The Reporting Person and the Separately Filing Group Members may be deemed part of a “group” within the meaning of Section 13(d)(3) of the Exchange Act. Accordingly the Reporting Person and the Separately Filing Group Members may collectively beneficially own 66.9% of the 39,211,586 shares of Common Stock outstanding. Shares of Common Stock listed as beneficially owned by the Reporting Person excludes (i) shares of Common Stock held by any of the Separately Filing Group Members and (ii) any other stockholder party to the Stockholders’ Agreement not filing a Schedule 13D, as to which the Reporting Persons disclaim beneficial ownership.

(b) The information contained on the cover page to this Schedule 13D is incorporated herein by reference.

(c) Transactions in the Issuer’s securities affected by the Reporting Person during the past sixty days:

The information set forth above in Item 3 is incorporated herein by reference.

On January 12, 2016, the Reporting Person purchased an aggregate of 20,000 shares of the Issuer’s common stock in multiple transactions at prices ranging from $5.72 to $5.87, with a weighted average price per share of $5.8118.

On February 16, 2016, the Reporting Person purchased an aggregate of 20,000 shares of the Issuer’s common stock in multiple transactions at prices ranging from $4.88 to $5.18, with a weighted average price per share of $5.0491.

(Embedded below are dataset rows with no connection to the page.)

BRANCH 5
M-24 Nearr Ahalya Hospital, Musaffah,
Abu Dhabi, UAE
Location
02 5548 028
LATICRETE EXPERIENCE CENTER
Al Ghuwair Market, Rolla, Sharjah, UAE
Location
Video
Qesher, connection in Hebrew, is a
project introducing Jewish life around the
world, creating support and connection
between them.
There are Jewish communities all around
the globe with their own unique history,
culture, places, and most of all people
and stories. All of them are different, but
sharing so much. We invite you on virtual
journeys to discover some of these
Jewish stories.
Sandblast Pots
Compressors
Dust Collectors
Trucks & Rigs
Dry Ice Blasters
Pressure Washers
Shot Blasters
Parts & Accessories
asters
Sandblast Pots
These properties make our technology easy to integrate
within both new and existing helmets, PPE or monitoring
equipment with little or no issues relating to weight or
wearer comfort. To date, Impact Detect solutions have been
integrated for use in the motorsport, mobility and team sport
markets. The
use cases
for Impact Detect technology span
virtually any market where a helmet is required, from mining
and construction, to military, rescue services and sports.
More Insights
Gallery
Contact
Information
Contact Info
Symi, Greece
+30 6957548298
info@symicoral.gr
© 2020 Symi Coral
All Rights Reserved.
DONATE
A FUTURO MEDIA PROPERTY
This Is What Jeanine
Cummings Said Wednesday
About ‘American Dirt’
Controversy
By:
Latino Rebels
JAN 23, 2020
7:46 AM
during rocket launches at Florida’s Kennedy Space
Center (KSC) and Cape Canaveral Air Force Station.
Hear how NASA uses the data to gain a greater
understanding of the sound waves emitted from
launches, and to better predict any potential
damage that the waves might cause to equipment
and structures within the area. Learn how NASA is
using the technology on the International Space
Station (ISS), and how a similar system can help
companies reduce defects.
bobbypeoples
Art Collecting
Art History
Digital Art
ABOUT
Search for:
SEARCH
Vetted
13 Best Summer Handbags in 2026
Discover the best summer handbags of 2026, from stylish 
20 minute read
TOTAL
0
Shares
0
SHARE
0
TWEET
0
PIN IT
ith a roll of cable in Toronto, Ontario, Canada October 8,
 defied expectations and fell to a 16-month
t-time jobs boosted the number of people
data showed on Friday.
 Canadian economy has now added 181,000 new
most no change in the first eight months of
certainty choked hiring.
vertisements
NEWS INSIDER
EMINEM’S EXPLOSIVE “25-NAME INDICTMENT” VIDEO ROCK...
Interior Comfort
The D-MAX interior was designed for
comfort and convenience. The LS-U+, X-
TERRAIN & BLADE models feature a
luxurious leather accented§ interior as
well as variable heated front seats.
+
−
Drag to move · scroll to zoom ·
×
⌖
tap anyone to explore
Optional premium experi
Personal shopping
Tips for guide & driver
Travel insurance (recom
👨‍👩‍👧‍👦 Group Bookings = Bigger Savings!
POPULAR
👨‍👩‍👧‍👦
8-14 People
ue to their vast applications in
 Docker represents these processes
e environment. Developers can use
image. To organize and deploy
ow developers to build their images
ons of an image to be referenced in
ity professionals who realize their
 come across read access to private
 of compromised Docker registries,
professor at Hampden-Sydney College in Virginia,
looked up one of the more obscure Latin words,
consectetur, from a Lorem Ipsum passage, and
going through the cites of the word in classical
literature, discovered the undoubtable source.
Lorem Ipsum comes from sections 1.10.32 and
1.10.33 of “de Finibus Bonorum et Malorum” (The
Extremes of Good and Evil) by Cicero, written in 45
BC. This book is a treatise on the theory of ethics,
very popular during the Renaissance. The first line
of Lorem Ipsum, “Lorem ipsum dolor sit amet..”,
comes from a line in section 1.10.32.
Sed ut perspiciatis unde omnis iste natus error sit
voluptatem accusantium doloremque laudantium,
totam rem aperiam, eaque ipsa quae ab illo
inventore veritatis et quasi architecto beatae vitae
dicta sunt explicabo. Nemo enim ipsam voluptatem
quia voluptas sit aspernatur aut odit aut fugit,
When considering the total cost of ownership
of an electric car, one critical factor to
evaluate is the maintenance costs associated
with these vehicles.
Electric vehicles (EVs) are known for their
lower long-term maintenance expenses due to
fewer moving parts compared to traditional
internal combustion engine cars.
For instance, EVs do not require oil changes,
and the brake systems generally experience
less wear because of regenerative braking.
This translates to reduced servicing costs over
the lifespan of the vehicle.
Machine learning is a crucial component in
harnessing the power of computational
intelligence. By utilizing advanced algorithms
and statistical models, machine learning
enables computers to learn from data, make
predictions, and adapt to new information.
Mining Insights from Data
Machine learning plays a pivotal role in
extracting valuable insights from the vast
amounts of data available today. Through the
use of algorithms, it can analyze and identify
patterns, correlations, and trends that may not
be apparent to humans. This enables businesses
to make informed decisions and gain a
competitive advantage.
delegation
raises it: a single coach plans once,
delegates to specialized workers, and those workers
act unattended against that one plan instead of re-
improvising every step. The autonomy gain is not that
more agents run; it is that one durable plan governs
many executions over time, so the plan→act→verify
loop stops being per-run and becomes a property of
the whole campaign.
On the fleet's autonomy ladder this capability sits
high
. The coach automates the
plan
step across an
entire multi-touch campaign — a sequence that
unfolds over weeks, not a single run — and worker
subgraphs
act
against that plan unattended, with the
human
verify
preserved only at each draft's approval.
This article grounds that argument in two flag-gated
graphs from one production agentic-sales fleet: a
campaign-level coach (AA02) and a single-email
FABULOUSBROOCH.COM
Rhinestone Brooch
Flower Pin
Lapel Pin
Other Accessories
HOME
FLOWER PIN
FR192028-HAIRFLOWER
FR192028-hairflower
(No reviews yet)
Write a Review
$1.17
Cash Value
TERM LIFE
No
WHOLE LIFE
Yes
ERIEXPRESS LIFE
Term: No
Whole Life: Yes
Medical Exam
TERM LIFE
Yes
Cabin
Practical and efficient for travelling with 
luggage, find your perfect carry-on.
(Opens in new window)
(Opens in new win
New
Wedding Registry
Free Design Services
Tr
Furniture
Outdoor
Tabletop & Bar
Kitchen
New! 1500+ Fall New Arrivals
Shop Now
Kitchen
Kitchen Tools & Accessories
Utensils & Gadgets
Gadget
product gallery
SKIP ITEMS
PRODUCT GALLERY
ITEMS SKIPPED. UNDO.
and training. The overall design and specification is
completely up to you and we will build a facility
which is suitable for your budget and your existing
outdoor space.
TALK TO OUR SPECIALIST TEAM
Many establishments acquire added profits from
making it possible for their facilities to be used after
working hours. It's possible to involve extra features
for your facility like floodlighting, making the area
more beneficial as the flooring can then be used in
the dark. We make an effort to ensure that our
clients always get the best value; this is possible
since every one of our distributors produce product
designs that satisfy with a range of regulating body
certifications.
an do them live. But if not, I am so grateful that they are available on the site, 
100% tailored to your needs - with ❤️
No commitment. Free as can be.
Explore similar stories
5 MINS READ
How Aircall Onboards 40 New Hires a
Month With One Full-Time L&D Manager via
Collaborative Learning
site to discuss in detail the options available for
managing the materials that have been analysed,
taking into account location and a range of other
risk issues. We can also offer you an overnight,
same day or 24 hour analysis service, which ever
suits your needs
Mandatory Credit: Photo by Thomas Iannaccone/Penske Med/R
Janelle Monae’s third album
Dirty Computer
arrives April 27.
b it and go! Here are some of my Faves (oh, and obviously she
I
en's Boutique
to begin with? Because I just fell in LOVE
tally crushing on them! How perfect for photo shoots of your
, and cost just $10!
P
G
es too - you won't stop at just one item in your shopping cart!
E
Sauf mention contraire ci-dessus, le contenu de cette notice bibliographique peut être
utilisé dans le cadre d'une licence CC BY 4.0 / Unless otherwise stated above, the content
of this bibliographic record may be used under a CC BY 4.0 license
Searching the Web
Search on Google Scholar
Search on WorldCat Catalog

There were no additional transactions in the last 60 days.

(d)-(e) Not applicable.


CUSIP No.  44938L108    Page 6 of 7

 

Item 6. Contracts, Arrangements, Understandings or Relationships with Respect to Securities of the Issuer.

At the Effective Time, in connection with the Merger, the Issuer entered into the Stockholders’ Agreement with Sellers (including the Reporting Person) and Frost Gamma, James Reilly, Derek Dubner, Marlin Capital Investments, LLC, and Michael Brauser, solely in their respective capacities as principal stockholders of the Issuer, pursuant to which the parties thereto agree to vote in a certain manner on specified matters, including the agreement to vote in favor of each party’s duly approved nominees for the Issuer’s board of directors. In addition, the Issuer was required to obtain the consent of the Sellers holding a majority of the Series B Preferred held by all Sellers before effecting certain capital transactions of the Issuer or taking certain compensation action with respect to certain employees of Fluent until such time that the Conversion Shares were issued.

 

Item 7. Materials to be Filed as Exhibits.

 

Exhibit 99.1    Agreement and Plan of Merger dated as of November 16, 2015, by and among IDI, Inc., Fluent, Inc., the existing stockholders of Fluent, Inc., Fluent Acquisition I, Inc., Fluent Acquisition II, LLC and Ryan Schulke, solely in his capacity as representative of Sellers (incorporated by reference to Exhibit 2.1 to the Issuer’s Current Report on Form 8-K filed November 19, 2015).
Exhibit 99.2    Amendment No. 1 to Agreement and Plan of Merger dated December 8, 2015, by and among IDI, Inc., Fluent, Inc., the existing stockholders of Fluent, Inc., Fluent Acquisition I, Inc., Fluent Acquisition II, LLC and Ryan Schulke, solely in his capacity as representative of Sellers (incorporated by reference to Exhibit 2.2 to the Issuer’s Current Report on Form 8-K filed December 10, 2015).
Exhibit 99.3    Stockholders’ Agreement, dated as of December 8, 2015, by and among IDI, Inc., the former stockholders of Fluent, Inc., Frost Gamma Investments Trust, James Reilly, Derek Dubner, Marlin Capital Investments, LLC and Michael Brauser (incorporated by reference to Exhibit 4.8 to the Issuer’s Current Report on Form 8-K filed with the Securities and Exchange Commission on December 10, 2015).
Exhibit 99.4    Limited Liability Company Agreement of RSMC Partners, LLC, dated and effective as of January 20, 2016, by and between Ryan Schulke and Matthew Conlin.


CUSIP No.  44938L108    Page 7 of 7

 

Signatures

After reasonable inquiry and to the best of my knowledge and belief, I certify that the information set forth in this statement is true, complete and correct.